Dès le préambule, la déclaration s’inscrit dans l’axe d’une globalisation naissante et d’une relation toujours plus grande entre les humains, créés par Dieu (Gn 1.2). Reconnaissant une sensibilité religieuse au cœur de tous les peuples, il s’attarde très peu sur les religions asiatiques (hindouisme, bouddhisme), il n’est pas plus loquace sur l’Islam. Par contre, le regard sur le judaïsme est plus développé; l’étude des deux Testaments, réalisée par le mouvement biblique antérieur au concile, y est sous-tendue.
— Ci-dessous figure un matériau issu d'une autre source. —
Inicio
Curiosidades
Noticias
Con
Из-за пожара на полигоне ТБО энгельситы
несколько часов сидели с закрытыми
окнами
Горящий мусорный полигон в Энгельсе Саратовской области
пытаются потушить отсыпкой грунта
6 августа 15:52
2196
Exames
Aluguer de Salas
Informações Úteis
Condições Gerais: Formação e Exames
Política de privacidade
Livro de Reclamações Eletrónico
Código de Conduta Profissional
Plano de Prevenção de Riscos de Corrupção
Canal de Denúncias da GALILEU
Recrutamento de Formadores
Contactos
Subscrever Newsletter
Enfin, le concile parle d’une fraternité universelle excluant toute discrimination, rejoignant l’encyclique Pacem in terris (1963) et la Constitution pastorale Gaudium et spes (1965).
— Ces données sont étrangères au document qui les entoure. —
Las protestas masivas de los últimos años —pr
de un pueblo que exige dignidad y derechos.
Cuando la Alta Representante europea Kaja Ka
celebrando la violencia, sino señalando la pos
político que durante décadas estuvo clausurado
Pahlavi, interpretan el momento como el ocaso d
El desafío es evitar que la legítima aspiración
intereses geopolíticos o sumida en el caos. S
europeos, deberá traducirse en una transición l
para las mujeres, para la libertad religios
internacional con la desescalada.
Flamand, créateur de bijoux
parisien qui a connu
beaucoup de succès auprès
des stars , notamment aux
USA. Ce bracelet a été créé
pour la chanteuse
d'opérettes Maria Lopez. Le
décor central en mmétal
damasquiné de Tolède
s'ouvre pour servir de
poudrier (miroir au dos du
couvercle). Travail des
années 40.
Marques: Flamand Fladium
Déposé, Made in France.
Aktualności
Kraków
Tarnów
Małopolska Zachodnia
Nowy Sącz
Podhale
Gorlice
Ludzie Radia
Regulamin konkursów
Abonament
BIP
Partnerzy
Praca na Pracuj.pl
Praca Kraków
Se référant à St Jean : Qui n’aime pas ne connaît pas Dieu (I Jn 4, 8), Paul VI écrit : Par là est sapé le fondement de toute théorie ou de toute pratique qui introduit entre homme et homme, entre peuple et peuple, une discrimination en ce qui concerne la dignité humaine et les droits qui en découlent.
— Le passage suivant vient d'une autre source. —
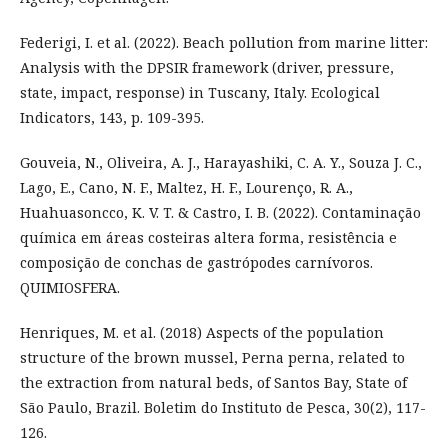
Federigi, I. et al. (2022). Beach pollution from marine litter:
Analysis with the DPSIR framework (driver, pressure,
state, impact, response) in Tuscany, Italy. Ecological
Indicators, 143, p. 109-395.
Gouveia, N., Oliveira, A. J., Harayashiki, C. A. Y., Souza J. C.,
Lago, E., Cano, N. F., Maltez, H. F., Lourenço, R. A.,
Huahuasoncco, K. V. T. & Castro, I. B. (2022). Contaminação
química em áreas costeiras altera forma, resistência e
composição de conchas de gastrópodes carnívoros.
QUIMIOSFERA.
Henriques, M. et al. (2018) Aspects of the population
structure of the brown mussel, Perna perna, related to
the extraction from natural beds, of Santos Bay, State of
São Paulo, Brazil. Boletim do Instituto de Pesca, 30(2), 117-
126.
De fait, nous ne pouvons pas regarder le dialogue interreligieux sans lire une autre Déclaration sur la liberté religieuse, Dignitatis Humanae, du 7 décembre 1965. Cette déclaration est sous-titrée : Le droit de la personne et des communautés à la liberté sociale et civile en matière religieuse. Plus longue que Nostra Aetate, cette déclaration a déjà fait couler beaucoup d’encre. Dans les contextes politiques (plus durs), elle mérite une attention toute spéciale.

En 1968, Jean Séguy a étudié et publié un article sur le phénomène sociologique de l’œcuménisme. Il a peaufiné sa pensée en publiant, en 1973, un livre sur Les conflits du dialogue[1]. Il analyse une typologie des formes de dialogue entre corps religieux. Il parle d’œcuménismes interreligieux soit ceux qui font entrer en communication des religions différentes, et d’oecuménismes religieux non chrétiens, soit les pan-islamisme, pan-bouddhisme, etc. Dans ce livre, l’auteur cite Bryan L. Wilson, qui décrit la sécularisation comme le fait que la religion – considérée comme manière de penser, comme ensemble de pratiques particulières, et  comme institutionnalisation et organisation de ces modèles de pensée et d’action. Pour conclure, l’auteur parle d’un «troisième homme», sorte de «médiateur», à introduire dans le dialogue afin de ne pas tomber dans des dérives, souvent apologétiques (affaiblir l’autre pour «gagner du terrain»). Cependant, il ne sait lui donner un «profil». Et si c’était l’Esprit-Saint ?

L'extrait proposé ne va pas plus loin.